Forum Moderators: phranque
Will the file extension change affect our ranking/indexing/SEO?
Yes. If all of those .htm file extensions are indexed, then you've got some work cut out for you if you plan on changing them to .php.
There are different ways to approach this issue. I think the best alternative would be to do Content Negotiation at the server level and eliminate all file extensions.
The second option would be to place a 301 Moved Permanently redirect from the old-page.htm to the new-page.php.
The third option would be to leave the .htm pages as they are. You state that Google represents a big chunk of your referrals. Those will surely die for a bit while Google figures out what is going on with your site.
You've also got inbound links to consider. Unless you plan on personally contacting all of your link partners and instructing them on the change, you will be creating a mess for yourself.

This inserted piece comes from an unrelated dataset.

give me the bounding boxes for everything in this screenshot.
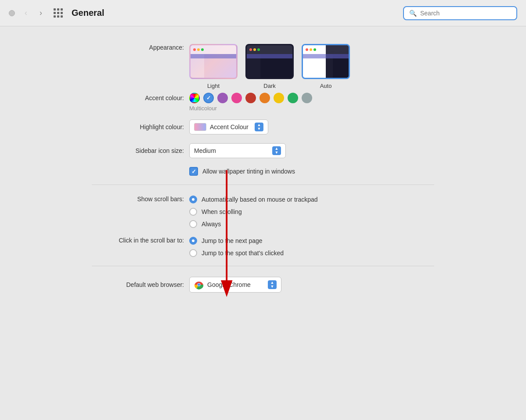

But, it is not only Google you need to worry about. There are other spidering entities that are just as important. They may not be as smart as Googlebot or as quick.
I've found that the change of file extensions may take anywhere from 60-120 days before seeing final results. Even then, there will be ghosts still floating out there.
P.S. Depending on how many pages are indexed, you might want to start with just changing a few of the pages. Do it in groups over time.
The bigger problem comes if you are changing the site's structure as well as the file extension. In that case, you must use a 301 redirect for every old page and redirect them to the equivalent new page.
I did also think of using META refresh and a redirect to new URL. With a 3 second delay I can urge users to update their links/bookmarks.
What do you think?
for instance, say you have a file which contains html structures, included in some php script, and it has a .blog extension. normally, if some one accessed this file directly, Apache would output the source markup as raw plain text. however, piping it through the php machine..
AddType application/x-httpd-php .blog
magically transforms the output to readable html. neat.
but for what you're trying to do, I would simply add the following..
RewriteEngine on
RewriteRule ^(.*)\.html $1\.php
to my .htaccess file. from now on, all requests to whatever.html will load whatever.php in its place, you can write nice php pages, perhaps including the old html content, and the url remains html. you and your inwards linkers can upgrade at their leisure, meanwhile, the search engines get double-helpings of your content.
as an added bonus, this allows you to easily split php code and included html structures into two separate files, always a nice idea. folks can link to whatever.html or whatever.php, but they'll always they get whatever.php in their browser, and this will still work even if whatever.html no longer exists!